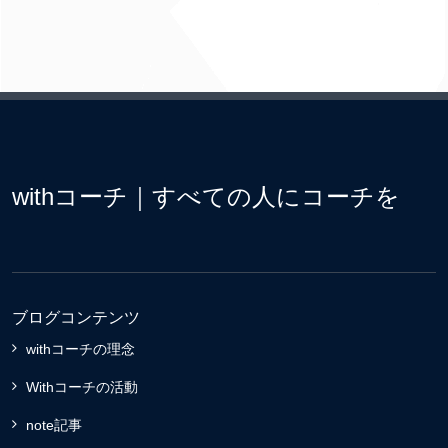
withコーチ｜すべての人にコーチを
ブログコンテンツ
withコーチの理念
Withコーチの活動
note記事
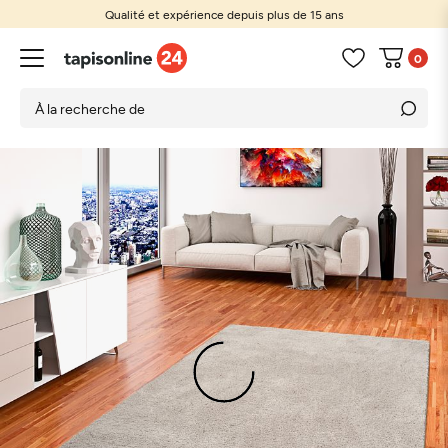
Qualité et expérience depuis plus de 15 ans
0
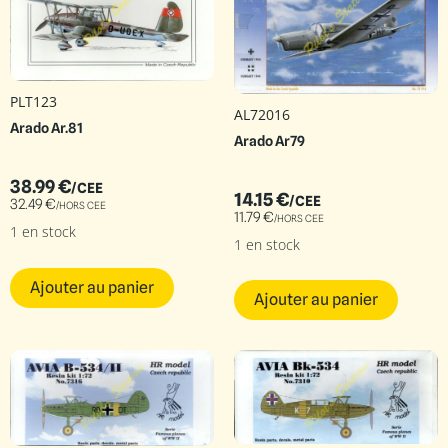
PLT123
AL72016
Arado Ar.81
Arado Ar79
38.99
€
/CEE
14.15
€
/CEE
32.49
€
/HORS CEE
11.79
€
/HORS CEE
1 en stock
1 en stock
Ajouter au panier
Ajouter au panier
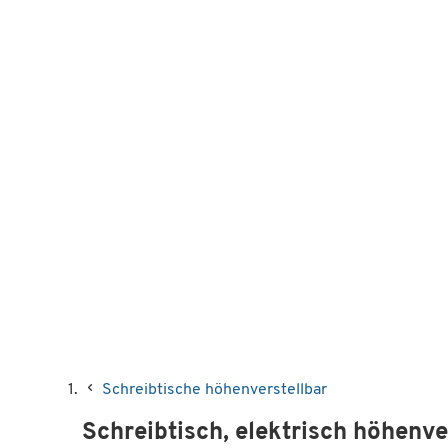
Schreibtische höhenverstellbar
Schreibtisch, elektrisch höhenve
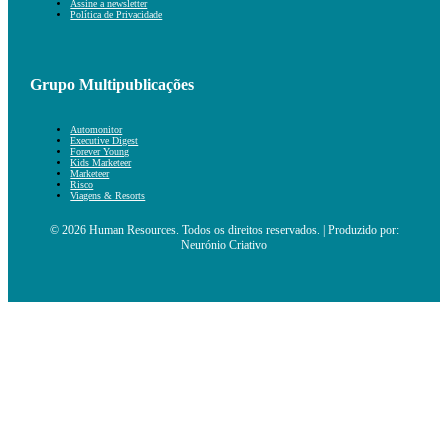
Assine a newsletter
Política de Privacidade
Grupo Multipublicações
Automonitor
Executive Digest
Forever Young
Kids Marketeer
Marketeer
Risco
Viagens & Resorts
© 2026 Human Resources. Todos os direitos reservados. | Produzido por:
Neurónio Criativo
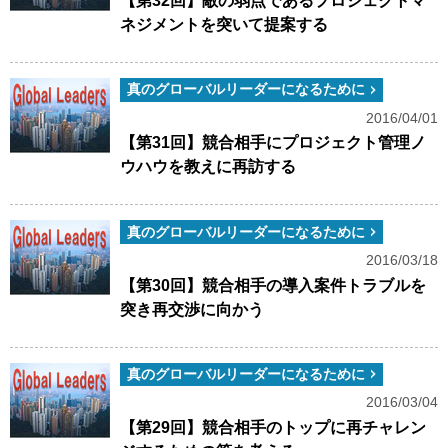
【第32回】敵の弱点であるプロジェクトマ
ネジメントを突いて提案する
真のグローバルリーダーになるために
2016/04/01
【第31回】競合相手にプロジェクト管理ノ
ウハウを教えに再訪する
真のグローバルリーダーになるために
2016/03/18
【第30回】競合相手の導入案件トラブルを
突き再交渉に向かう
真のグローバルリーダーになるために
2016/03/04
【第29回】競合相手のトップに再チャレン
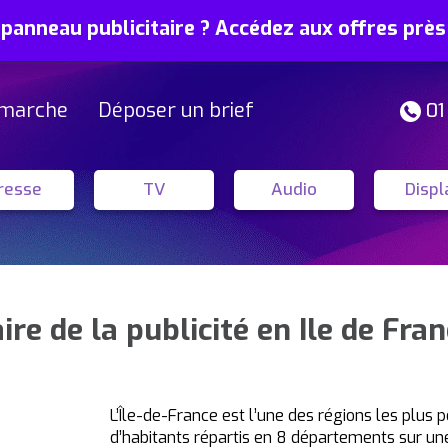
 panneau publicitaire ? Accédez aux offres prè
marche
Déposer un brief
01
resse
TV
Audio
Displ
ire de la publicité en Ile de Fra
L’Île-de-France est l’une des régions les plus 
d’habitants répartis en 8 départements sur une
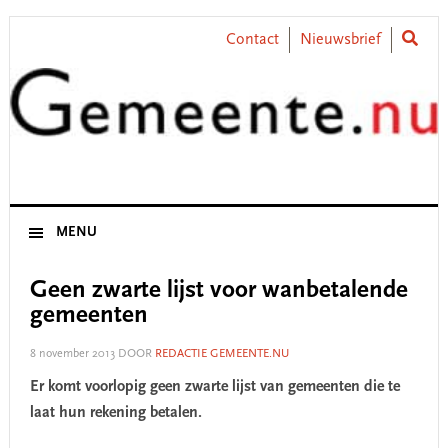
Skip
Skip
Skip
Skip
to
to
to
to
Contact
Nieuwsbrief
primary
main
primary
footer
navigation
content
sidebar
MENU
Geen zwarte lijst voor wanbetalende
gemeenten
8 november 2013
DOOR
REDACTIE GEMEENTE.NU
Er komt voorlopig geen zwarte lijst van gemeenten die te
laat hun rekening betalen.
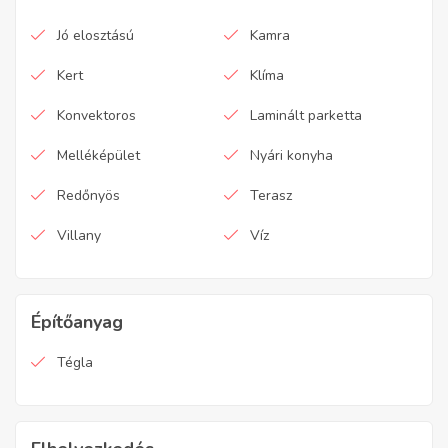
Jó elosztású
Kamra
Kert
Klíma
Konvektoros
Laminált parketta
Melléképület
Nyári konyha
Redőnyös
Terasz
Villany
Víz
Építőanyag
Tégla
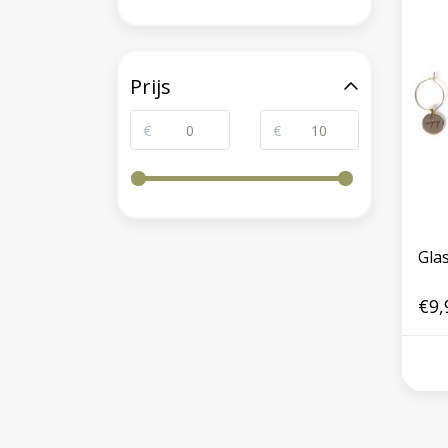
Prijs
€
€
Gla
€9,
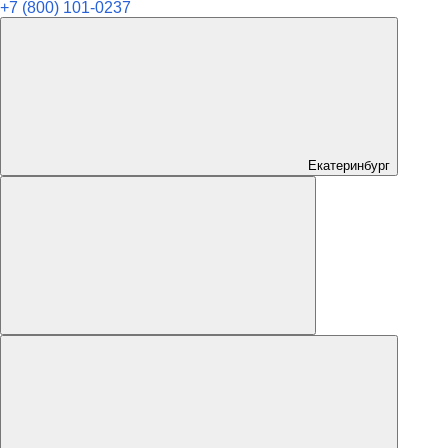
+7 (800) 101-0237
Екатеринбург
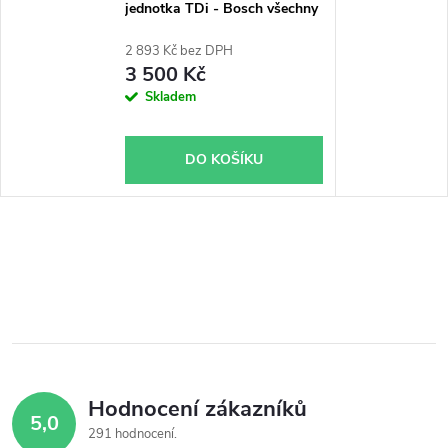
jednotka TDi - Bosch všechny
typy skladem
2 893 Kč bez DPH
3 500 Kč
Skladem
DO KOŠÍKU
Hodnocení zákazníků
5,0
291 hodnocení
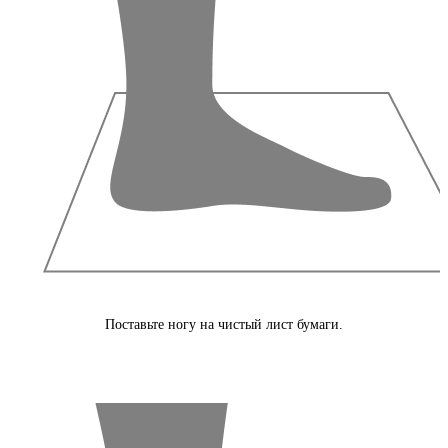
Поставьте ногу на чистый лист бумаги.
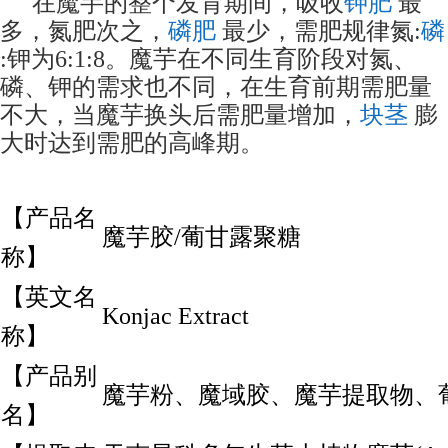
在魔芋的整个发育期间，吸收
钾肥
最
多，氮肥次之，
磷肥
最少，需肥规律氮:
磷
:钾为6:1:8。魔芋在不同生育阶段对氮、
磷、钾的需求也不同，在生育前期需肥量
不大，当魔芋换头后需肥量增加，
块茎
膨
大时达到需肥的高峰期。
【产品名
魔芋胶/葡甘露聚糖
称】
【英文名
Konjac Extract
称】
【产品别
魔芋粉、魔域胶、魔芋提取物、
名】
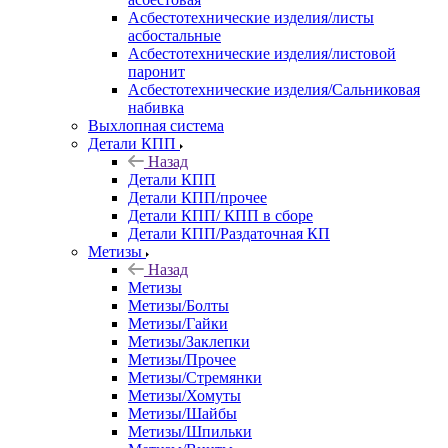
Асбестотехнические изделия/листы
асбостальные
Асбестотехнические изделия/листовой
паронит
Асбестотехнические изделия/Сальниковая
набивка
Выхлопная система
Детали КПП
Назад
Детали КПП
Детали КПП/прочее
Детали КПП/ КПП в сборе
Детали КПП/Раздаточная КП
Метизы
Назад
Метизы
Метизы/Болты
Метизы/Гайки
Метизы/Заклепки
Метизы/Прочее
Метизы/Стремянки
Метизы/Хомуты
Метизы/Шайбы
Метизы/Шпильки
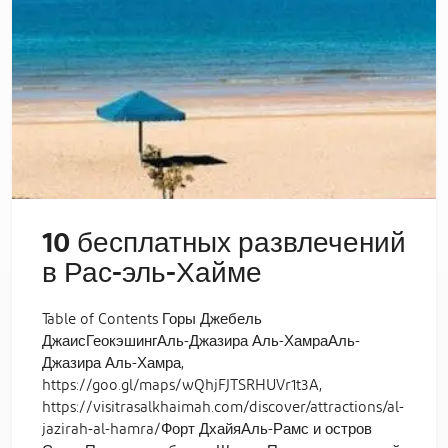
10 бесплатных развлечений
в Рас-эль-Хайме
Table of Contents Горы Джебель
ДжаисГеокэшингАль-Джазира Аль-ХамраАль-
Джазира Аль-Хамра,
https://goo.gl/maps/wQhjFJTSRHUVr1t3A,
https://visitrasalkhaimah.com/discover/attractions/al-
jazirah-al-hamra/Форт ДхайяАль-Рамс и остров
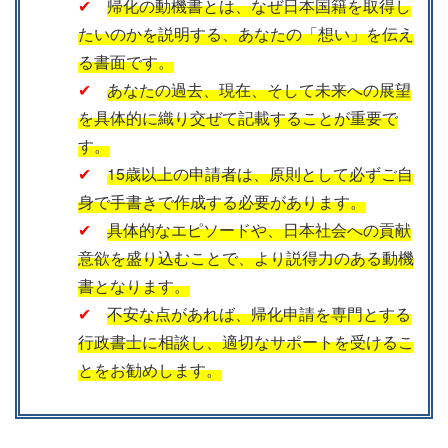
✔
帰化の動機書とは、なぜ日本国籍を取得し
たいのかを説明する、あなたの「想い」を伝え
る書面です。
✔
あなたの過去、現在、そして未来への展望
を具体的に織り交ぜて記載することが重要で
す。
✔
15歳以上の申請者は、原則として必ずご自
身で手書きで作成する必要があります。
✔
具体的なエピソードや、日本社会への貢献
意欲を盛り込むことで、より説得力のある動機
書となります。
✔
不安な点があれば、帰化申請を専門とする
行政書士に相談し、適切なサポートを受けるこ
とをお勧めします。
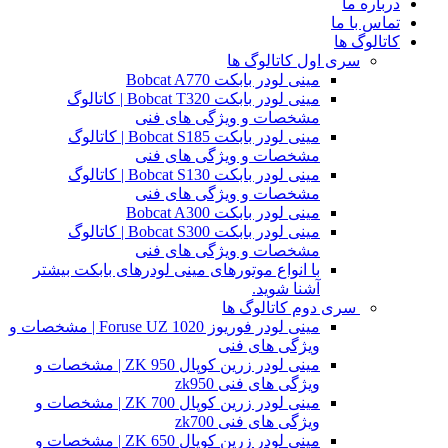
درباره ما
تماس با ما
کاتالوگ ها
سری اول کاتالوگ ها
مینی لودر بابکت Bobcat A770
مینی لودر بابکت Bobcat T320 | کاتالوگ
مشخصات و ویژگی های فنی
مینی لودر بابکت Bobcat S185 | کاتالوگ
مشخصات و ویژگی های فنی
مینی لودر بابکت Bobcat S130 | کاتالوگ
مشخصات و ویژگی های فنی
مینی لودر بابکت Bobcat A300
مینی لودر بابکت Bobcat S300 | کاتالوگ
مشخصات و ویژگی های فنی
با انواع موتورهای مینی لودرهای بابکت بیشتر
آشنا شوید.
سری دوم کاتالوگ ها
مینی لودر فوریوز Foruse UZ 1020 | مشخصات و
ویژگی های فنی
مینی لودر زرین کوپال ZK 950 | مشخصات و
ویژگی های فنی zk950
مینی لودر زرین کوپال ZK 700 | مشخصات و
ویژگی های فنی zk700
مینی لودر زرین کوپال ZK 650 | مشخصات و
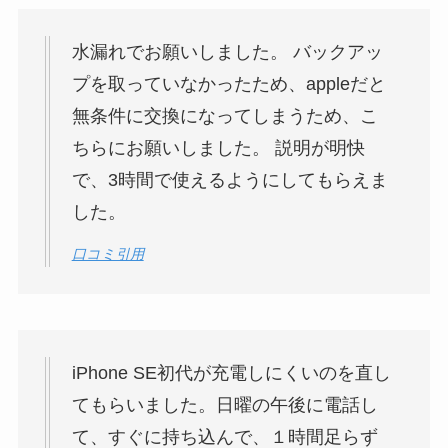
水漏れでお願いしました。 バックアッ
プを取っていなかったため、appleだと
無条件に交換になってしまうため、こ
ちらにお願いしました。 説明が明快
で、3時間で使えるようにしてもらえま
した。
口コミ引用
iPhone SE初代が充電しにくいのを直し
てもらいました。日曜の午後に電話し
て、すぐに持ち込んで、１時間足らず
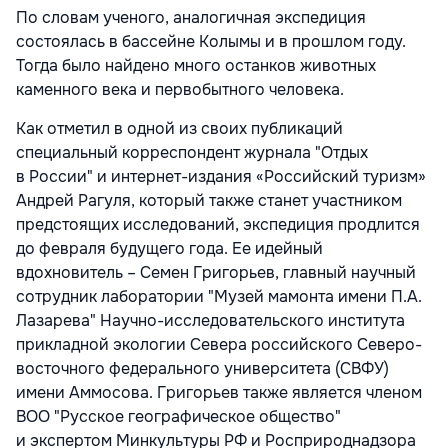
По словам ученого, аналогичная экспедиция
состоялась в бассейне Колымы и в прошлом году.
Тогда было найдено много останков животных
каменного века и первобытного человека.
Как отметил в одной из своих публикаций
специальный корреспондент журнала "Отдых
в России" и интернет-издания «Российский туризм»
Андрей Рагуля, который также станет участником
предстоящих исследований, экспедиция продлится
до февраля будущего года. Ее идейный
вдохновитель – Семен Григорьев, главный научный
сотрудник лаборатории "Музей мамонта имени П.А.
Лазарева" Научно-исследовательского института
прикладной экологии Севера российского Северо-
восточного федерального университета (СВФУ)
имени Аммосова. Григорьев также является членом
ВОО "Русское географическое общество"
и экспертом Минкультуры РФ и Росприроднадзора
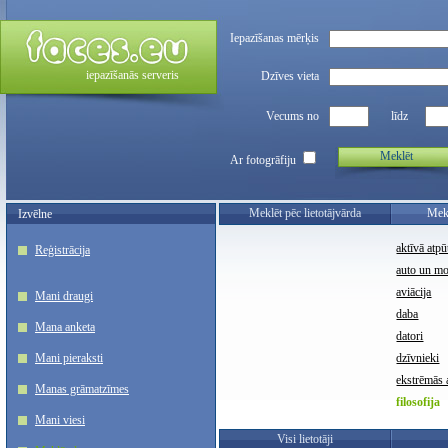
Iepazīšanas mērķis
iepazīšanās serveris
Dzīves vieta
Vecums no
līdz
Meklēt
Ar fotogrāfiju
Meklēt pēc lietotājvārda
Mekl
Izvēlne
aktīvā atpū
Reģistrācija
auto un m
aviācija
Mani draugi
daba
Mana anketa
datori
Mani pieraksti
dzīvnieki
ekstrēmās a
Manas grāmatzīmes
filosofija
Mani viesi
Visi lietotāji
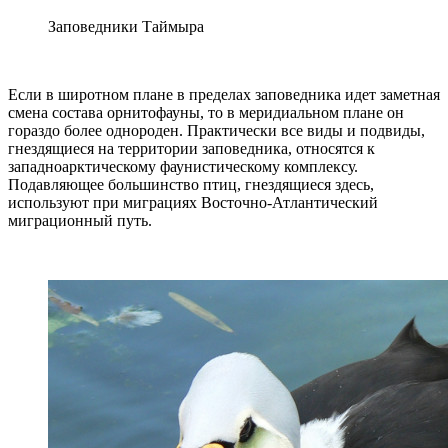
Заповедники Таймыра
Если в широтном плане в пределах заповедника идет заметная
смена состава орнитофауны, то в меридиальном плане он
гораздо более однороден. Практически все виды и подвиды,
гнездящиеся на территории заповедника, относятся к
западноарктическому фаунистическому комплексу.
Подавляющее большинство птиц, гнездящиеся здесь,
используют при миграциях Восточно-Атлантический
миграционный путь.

## [WORK TO COMPLETE]
Extract the lines above from the one containing "гнездящиеся на территории" to the last line, both included, exactly as written.

## [RESULT OF THE EXERCISE]
гнездящиеся на территории заповедника, относятся к
западноарктическому фаунистическому комплексу.
Подавляющее большинство птиц, гнездящиеся здесь,
используют при миграциях Восточно-Атлантический
миграционный путь.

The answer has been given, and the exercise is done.